Organizers want the games to help showcase Japan's recovery from the 2011 earthquake and tsunami that took more than 18,000 lives and triggered meltdowns at the Fukushima nuclear power plant.
While reconstruction from the disaster is making steady progress, and work on the new 68,000-seat main stadium in Tokyo is 40 percent complete, more than 70,000 people remain displaced from their communities.
The construction of the main stadium was more than a year behind schedule when it started in December, 2016, as earlier plans were scrapped because of spiralling costs and a contentious design.
The Japanese government approved the new 150 billion yen ($1.5 billion) stadium, which is expected to be completed in November of 2019.
The previous construction timeline would have allowed the main stadium to host the 2019 Rugby World Cup final on Nov. 2 as a test event, but that idea was scrapped.
Meanwhile, organizers say the other newly-constructed venues are 20-40 percent complete.

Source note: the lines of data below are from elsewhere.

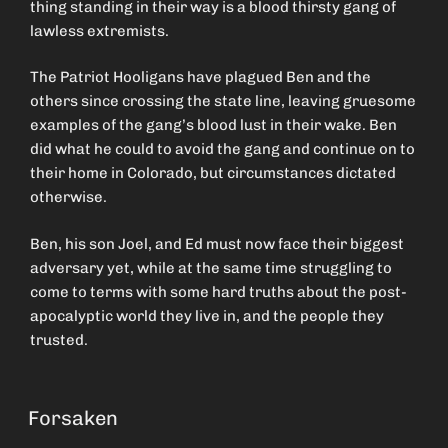
thing standing in their way is a blood thirsty gang of
lawless extremists.
The Patriot Hooligans have plagued Ben and the
others since crossing the state line, leaving gruesome
examples of the gang’s blood lust in their wake. Ben
did what he could to avoid the gang and continue on to
their home in Colorado, but circumstances dictated
otherwise.
Ben, his son Joel, and Ed must now face their biggest
adversary yet, while at the same time struggling to
come to terms with some hard truths about the post-
apocalyptic world they live in, and the people they
trusted.
Forsaken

The torch relay will start March 26, 2020 in Fukushima—an area hit hard by the disaster.
Coates said local organizers are on track with 24 months to go.
“Tokyo 2020 comes a significant step closer to delivering an Olympic Games that will bring Japan and the world together,” he remarked.
“The organizing committee has presented considerable progress . . . especially as it related to venue and operational readiness.”